Okay conversion of a great game

The Good

t's Unreal Tournament...on Dreamcast. That in itself is pretty impressive. For a long time, console ports of FPS games were always compromises. This did a great job of showing the DC was, for the time at least, able to keep up with the latest games. Of course, that's only part of the equation. Unreal Tournament on Dreamcast has a rather complicated history and must be judged not only on its merits, but relative to its PC and PS2 counterparts as well as its Dreamcast rival, Quake 3.

Quake 3 was its nearest competitor and the easiest comparison to make. Unreal Tournament really shines here, basically doubling all Quake's accomplishments with eight players instead of four, 71 maps instead of 32, 12 weapons with two functions each instead of 9 single-function weapons and an extra game type, domination. The translocator in the Capture the Flag and Domination games greatly changes the game as well. Basically Quake 3 has little in the way of significant gameplay advancements over the original Quake. You merely jump, aim and shoot, whereas Unreal Tournament has much more complex and inventive weapons as well as numerous new options.

Most of the options from PC are here, including practice with bots, the deathmatch, capture the flag and domination game types. It actually comes with more maps out of the box, with a good number of additions in the deathmatch section. Graphics are quite good by Dreamcast standards, looking about what a fairly mid-range PC could accomplish.

It also edges out the PS2 version in terms of sheer number of maps and the textures look somewhat better. More importantly, it supports Internet play with up to eight players while the PS2 was limited to four players via split screen or LAN. While the PS2 is limited to the default controller, Dreamcast allows use of a keyboard and mouse, which are general held to be the preferable method to control a first-person shooter.

The Bad

Unfortunately, only one each keyboard and mouse are allowed per system and they take two controller slots, limiting you to three players per system, tops. More importantly, it limits other players to the controller, which unfortunately is pretty sucky. A lot of this is Sega's fault for making such a limited controller compared tot he PS2 or really any other controller that's come out since 1996 or so. As you need to be able to move in two axes and aim in two axes, the single stick and face buttons are taken to begin with, leaving you with nothing but the D-pad and two triggers. As each weapon has two triggers and you need to be able to jump as well, so something important is going to inconveniently go on the D-pad.

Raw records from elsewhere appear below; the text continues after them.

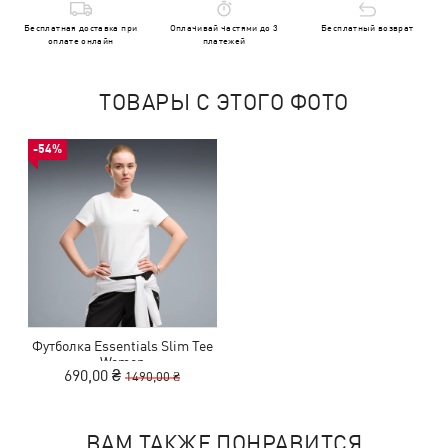
Бесплатная доставка при
Оплачивай частями до 3
Бесплатный возврат
оплате онлайн
платежей
ТОВАРЫ С ЭТОГО ФОТО
-54%
Футболка Essentials Slim Tee
Women
690,00 ₴
1490,00 ₴
ВАМ ТАКЖЕ ПОНРАВИТСЯ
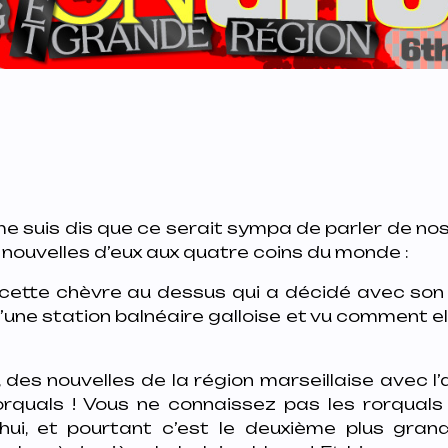
:
’me suis dis que ce serait sympa de parler de no
 nouvelles d’eux aux quatre coins du monde :
ette chèvre au dessus qui a décidé avec son 
d’une station balnéaire galloise et vu comment el
des nouvelles de la région marseillaise avec l’
rquals ! Vous ne connaissez pas les rorquals
hui, et pourtant c’est le deuxième plus gran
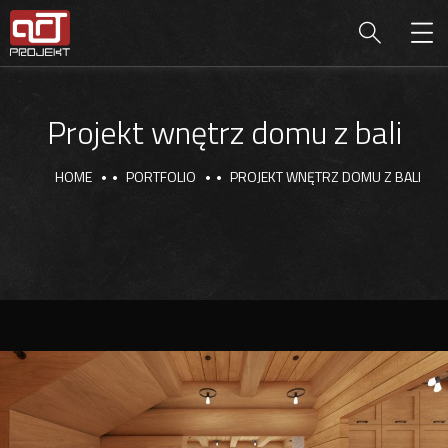
Projekt wnętrz domu z bali
HOME
PORTFOLIO
PROJEKT WNĘTRZ DOMU Z BALI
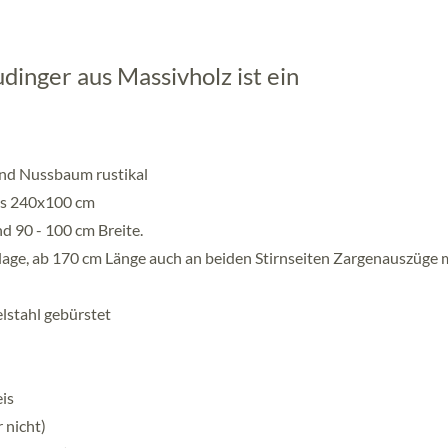
dinger aus Massivholz ist ein
und Nussbaum rustikal
is 240x100 cm
 90 - 100 cm Breite.
lage, ab 170 cm Länge auch an beiden Stirnseiten Zargenauszüge 
lstahl gebürstet
eis
 nicht)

The developers don't really help the situation by only giving you three control options (plus axis-inversion) rather than letting you customize things to your liking. The only option that gives you both triggers on the controller triggers is Goldeneye-style, where the stick move and turns you. I didn't want that. Besides the lack of buttons, the feel of the stick just isn't precise enough for this kind of game, leading you to have to use ridiculous amounts of auto aim.

While the Dreamcast's textures look a little better than PS2's, it doesn't measure up graphically to that version, much less the PC. The problems are mainly in the effects. The overshield belt is now opaque instead of the translucent effect seen on other platforms. The swelling effect is gone, which means the vaccuum chamber in Pressure produces a rather unspectacular death and the fatboy mutator is out.

Other areas have been simplified as well. Armor is now a straight number rather than the separate armor for head, torso and legs seen on the PC and PS2. There is no more ducking, either. Both are presumably because of the control compromises. More importantly, instead of the five character models seen on PC and PS2, there is now only a single model: male soldier. While this model has a nice variety of skins that largely do a decent job of hiding that's it's only one model, the loss is very much felt. This is made even more annoying by the fact that the Skaarj character Dominator is depicted on the cover, despite not appearing in the game along with many other cool bits added in the official free expansion packs, even though these were available well before the Dreamcast version hit. You also won't be able to play rune games, for instance.

The loss that is felt the most is assault mode. Apparently, the existing maps didn't fit in Dreamcast's memory and rather than redesigning them or comign up with new maps, the mode was cut all together. While this still leaves it with one more mode than Quake III, it comes up short compared to other versions of Unreal Tournament.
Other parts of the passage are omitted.